Per ottenere l’erogazione del contributo è necessario il rispetto dei seguenti requisiti:

  • aver presentato entro il 30.09.2021, la dichiarazione dei redditi relativa al periodo in corso al 31.12.2020.

La dichiarazione dei redditi relativa al periodo in corso al 31.12.2019 (periodo precedente) è validamente presentata se trasmessa entro i 90 giorni successivi al termine ordinario di presentazione e comunque non oltre il 30.09.2021 (per i soggetti con esercizio coincidente con l’anno solare 2019, il termine ordinario di presentazione della dichiarazione dei redditi era stato prorogato al 10.12.2020).

Il contributo non spetta se una delle due dichiarazioni è assente o risulta presentata successivamente ai predetti termini. Eventuali dichiarazioni dei redditi integrative o correttive relative ai periodi di imposta 2019 e 2020 presentate oltre il 30.09.2021, non rilevano ai fini della determinazione del contributo qualora dai dati in esse indicati derivi un importo del contributo maggiore rispetto a quello calcolato in base alle dichiarazioni dei redditi validamente presentate entro il 30.09.2021.

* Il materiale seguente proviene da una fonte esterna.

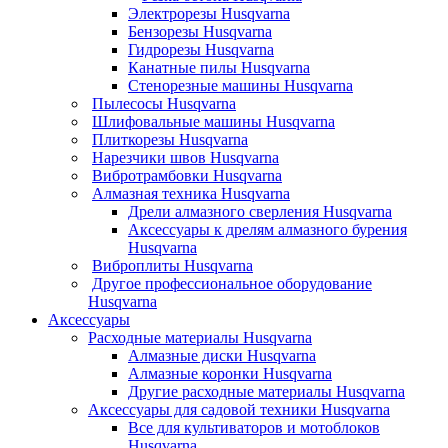
Электрорезы Husqvarna
Бензорезы Husqvarna
Гидрорезы Husqvarna
Канатные пилы Husqvarna
Стенорезные машины Husqvarna
Пылесосы Husqvarna
Шлифовальные машины Husqvarna
Плиткорезы Husqvarna
Нарезчики швов Husqvarna
Вибротрамбовки Husqvarna
Алмазная техника Husqvarna
Дрели алмазного сверления Husqvarna
Аксессуары к дрелям алмазного бурения
Husqvarna
Виброплиты Husqvarna
Другое профессиональное оборудование
Husqvarna
Аксессуары
Расходные материалы Husqvarna
Алмазные диски Husqvarna
Алмазные коронки Husqvarna
Другие расходные материалы Husqvarna
Аксессуары для садовой техники Husqvarna
Все для культиваторов и мотоблоков
Husqvarna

  • peggioramento del risultato economico dell’esercizio relativo al periodo di imposta in corso al 12.2020 almeno del 30%[1] rispetto all’ammontare del risultato economico di esercizio relativo al periodo di imposta in corso al 31.12.2019.

Per la determinazione del risultato economico d’esercizio relativi agli anni 2020 e 2019, occorre fare riferimento agli specifici campi delle dichiarazioni dei redditi indicati nell’allegato A del Provv. 227357/2021 dell’Agenzia delle Entrate, disponibile al seguente link:

https://www.agenziaentrate.gov.it/portale/documents/20143/3795977/ENTRATE_Allegato+A_Campi+delle+dichiarazioni+_+CFP+perequativo.pdf/279fe7fe-a118-96c7-9b82-59ee7705bd01

  • Misura del contributo

Verificata la presenza di una differenza pari ad almeno il 30% tra i due periodi, occorre diminuire l’ importo di detta differenza dell’importo dei contributi a fondo perduto ottenuti alla data della presentazione dell’istanza. Come a suo tempo indicato, dovranno perciò essere considerati in diminuzione, se percepiti, i seguenti contributi:

Contributi a fondo perduto Riferimenti
1)   Contributo a fondo perduto istituito dal Decreto Rilancio, al fine di sostenere i soggetti colpiti dall’emergenza Covid-19;

Art. 25 del D.L. 34/2020

Cfr. Comunicazione di studio del 12.06.2020

2)   Contributo a fondo perduto istituito dal Decreto Agosto per le attività economiche e commerciali nei centri storici e per i Comuni montani;

art. 59 e 60 del D.L. 104/2020

Cfr. Circolare di studio n. 852 del 16.09.2020

3)   Contributo a fondo perduto istituito dal Decreto Ristori, per soggetti che svolgono attività prevalente nei settori dell’allegato 1, dell’allegato 2 e nell’allegato 4.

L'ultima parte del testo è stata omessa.